THE DATA:
****************

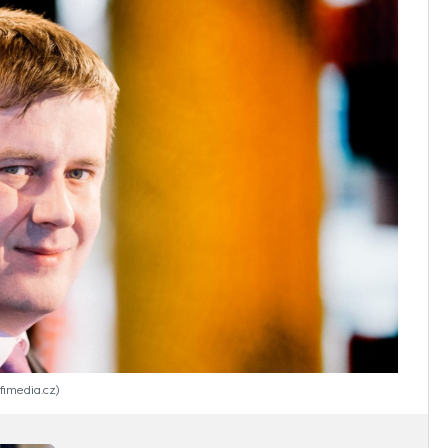
ofimedia.cz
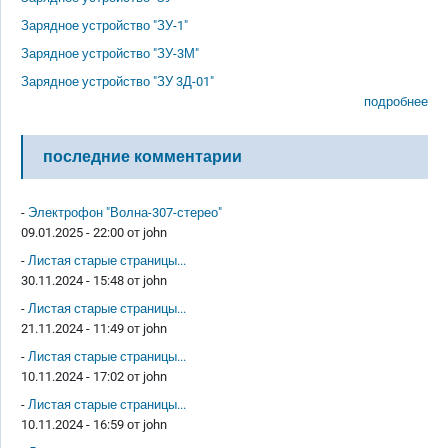
Зарядное устройство "ЗУ-1"
Зарядное устройство "ЗУ-3М"
Зарядное устройство "ЗУ 3Д-01"
подробнее
последние комментарии
-
Электрофон "Волна-307-стерео"
09.01.2025 - 22:00 от
john
-
Листая старые страницы...
30.11.2024 - 15:48 от
john
-
Листая старые страницы...
21.11.2024 - 11:49 от
john
-
Листая старые страницы...
10.11.2024 - 17:02 от
john
-
Листая старые страницы...
10.11.2024 - 16:59 от
john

****************

AIM OF THE TASK:
Without the pictures, set down every entry exactly.

WORKED SOLUTION:
ofimedia.cz
Зарядное устройство "ЗУ-1"
Зарядное устройство "ЗУ-3М"
Зарядное устройство "ЗУ 3Д-01"
подробнее
последние комментарии
-
Электрофон "Волна-307-стерео"
09.01.2025 - 22:00 от
john
-
Листая старые страницы...
30.11.2024 - 15:48 от
john
-
Листая старые страницы...
21.11.2024 - 11:49 от
john
-
Листая старые страницы...
10.11.2024 - 17:02 от
john
-
Листая старые страницы...
10.11.2024 - 16:59 от
john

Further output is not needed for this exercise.